Aren’t CCTV cameras surface-level interventions, especially when you don’t have the Delhi Police under your control? When studies show that the death penalty isn’t a deterrence to rape, how can CCTVs help?

It is working as a deterrence. Even if we had the Delhi Police in our control we would have wanted CCTV cameras. Today boys are terrified that their parents will get to see their condemnable behaviour towards women. There is proof [of this]. Creating social pressure is a larger deterrent than capital punishment.  

Will Delhi really vote for local issues such as education and healthcare when the national narrative is about identity politics?

I am quite optimistic. If you go by the state elections, you can see that, one by one, people have been rejecting that idea [of identity politics]. In state elections people vote for local issues. This is a nationwide trend.  

AAP was earlier more confrontational with the Centre. Today you toe a careful line and have learnt to work around the state-centre conflict…

One major breakthrough was the 2018 SC judgment. Before that, the LG’s office used to stop or delay all our interventions, raise unnecessary queries and send back files.

Let me give you an example. Four years ago, the Delhi government wanted to implement a scheme under which people could get legal documents delivered to their doorstep by calling a toll-free number. The LG rejected the idea, stating that it was a bad idea because if executives went to people’s houses, there would be more traffic on the roads and thus more pollution. Ispey toh ladna banta tha, yaar (This deserved a fight). So I took media people to crowded government offices where people had queued up to get their paperwork done, and showed them the reality of what we were trying to change.

In 2018, the SC said that in Delhi, barring three subjects — police, public order and land — the government meant the elected government. There was no need to fight after that.  

Why did you fail to make an impact in the general elections?

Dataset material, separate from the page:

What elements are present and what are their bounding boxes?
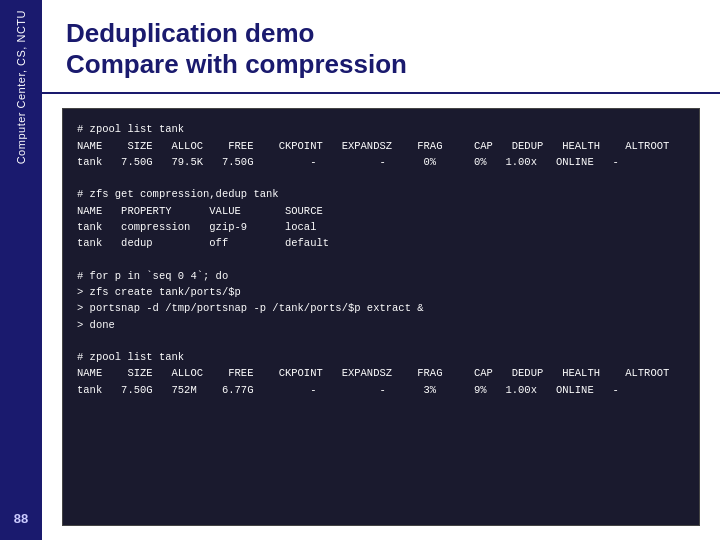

We were quite hopeful. But our guess was wrong. We couldn’t estimate BJP and Modi ji ’s popularity. Time will tell what we could’ve done differently.  

AAP is seen as a party that can’t hold people together.

It’s a new party. And a rapidly growing party. We are the product of a spontaneous movement. And the movement brought together a lot of people from different segments, who had different ambitions. Eventually, we culled out a party from the movement. We set targets. We had to sacrifice much to achieve those targets. There were ideological and working-style differences. What matters is that people accompanied us, it doesn’t matter for how long. It’s a process of evolution.